В образец я взял немецкое хозяйство. Верстах в сорока, в начале пятидесятых годов, поселилась колония немцев-менонитов, состоящая в настоящее время из ста семейств. О баснословных урожаях сам-тридцать я услыхал сейчас же по приезде. Мой первый визит был в колонки. Я осмотрел подробно хозяйство колонистов. Во всем система, порядок, аккуратность. Даровой надел каждой семьи 60 десятин, оборотный капитал, вывезенный из Германии, около 10 тысяч рублей на семью, то есть на десятину приходится около 170 руб. Средний валовой доход с участка около 3 тысяч руб, Откладывается ежегодно от 500 до 1000 рублей. Переживали они и плохие времена. Четырехпольная система дала в России неудовлетворительные результаты. Но в начале шестидесятых годов колонист Пенер, энергичный и дельный человек, перешел к обыкновенной русской трехпольной системе, применив к ней глубокую запашку, удобрение, обновление семян и проч. Дела колонистов приняли вскоре блестящий оборот.

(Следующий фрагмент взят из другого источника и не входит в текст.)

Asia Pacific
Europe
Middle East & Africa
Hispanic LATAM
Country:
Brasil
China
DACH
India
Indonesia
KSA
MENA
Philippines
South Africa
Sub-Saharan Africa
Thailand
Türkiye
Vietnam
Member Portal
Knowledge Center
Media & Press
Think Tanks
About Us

Я отдался делу с такой любовью, какой не предполагал в себе. Моя страсть побольше поспать пропала бесследно. С первым лучом солнца я был на ногах, торопился пить чай и спешил на двор. Там десятки хорошо выкормленных лошадей впрягались в немецкие плуги и стройно выезжали в поле, начинавшееся прямо от дома. Туда же двигались воза с навозом. Аммиачный запах его сильно разносился по свежему воздуху. Весь секрет состоял в том, чтобы скорее запахать разбросанный навоз, чтобы аммиак и прочие летучие части навоза не успели выветриться.

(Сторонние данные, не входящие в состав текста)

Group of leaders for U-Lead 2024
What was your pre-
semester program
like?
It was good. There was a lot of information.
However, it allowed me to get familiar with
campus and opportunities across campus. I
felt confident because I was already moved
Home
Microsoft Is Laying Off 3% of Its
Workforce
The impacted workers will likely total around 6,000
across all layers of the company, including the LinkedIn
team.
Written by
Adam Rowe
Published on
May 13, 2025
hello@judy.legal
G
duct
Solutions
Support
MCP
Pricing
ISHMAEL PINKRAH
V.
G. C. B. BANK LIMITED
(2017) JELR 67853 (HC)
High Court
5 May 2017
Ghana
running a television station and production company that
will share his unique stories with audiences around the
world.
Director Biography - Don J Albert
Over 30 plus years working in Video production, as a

С каким наслаждением научился я устанавливать плуги! По целым часам ходил я за установленным мною плугом, вдыхая запах свежей земли. Земля выворачивается, подымается, достигает известной высоты лемеха и винтообразно рассыпается вниз.
Рядом с полевым хозяйством я вел целый ряд журналов, долженствовавших выяснить количество и стоимость работ.

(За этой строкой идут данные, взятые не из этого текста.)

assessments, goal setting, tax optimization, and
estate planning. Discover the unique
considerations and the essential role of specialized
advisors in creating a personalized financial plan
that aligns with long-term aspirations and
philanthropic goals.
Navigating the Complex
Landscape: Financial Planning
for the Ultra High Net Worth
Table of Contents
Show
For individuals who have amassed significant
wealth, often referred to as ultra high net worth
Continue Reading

Мои друзья немцы-колонисты приезжали изредка ко мне, одобряли, исправляли и предупреждали, чтобы я не увлекался и не ждал сразу блестящих результатов. Они говорили, что нужно время, пять-шесть лет, чтобы достигнуть их урожаев. Я достиг их результатов в три года, — в третий год мой урожай, по количеству и качеству, ничем не отличался от их урожая. Но если в отношении количества и качества я достиг того же, то в отношении стоимости я значительно уступал немцам. Все у меня обходилось дороже и всего выходило больше. Объяснялось это отчасти тем, что я нарочно поднял заработную плату, находя ее слишком низкой, отчасти инженерною привычкой делать все скоро, и только по личному опыту убедился, что скорость и стоимость обратно пропорциональны между собою. Наконец, несомненное влияние на удорожение имело то обстоятельство, что я не имел соответственного штата людей в своем распоряжении. Подобрать в деревне такой штат очень и очень трудно. Или будет честный, но ограниченный, или ловкий, но только для себя. Все эти приказчики, старосты, дрессированные в прежней школе, ничего не стоят, в новое дело они не верят; по личному опыту у них сложилось твердое убеждение, что всё эти новаторства — прямой путь к разорению, а при таком отношении никакой энергии, никакой любви, понятно, быть не может. Постепенно присматриваясь к окружающим и заметив несколько смышленых рабочих, в течение трех лет я успел организовать из них потребный штат низших служащих, удовлетворявших моим требованиям.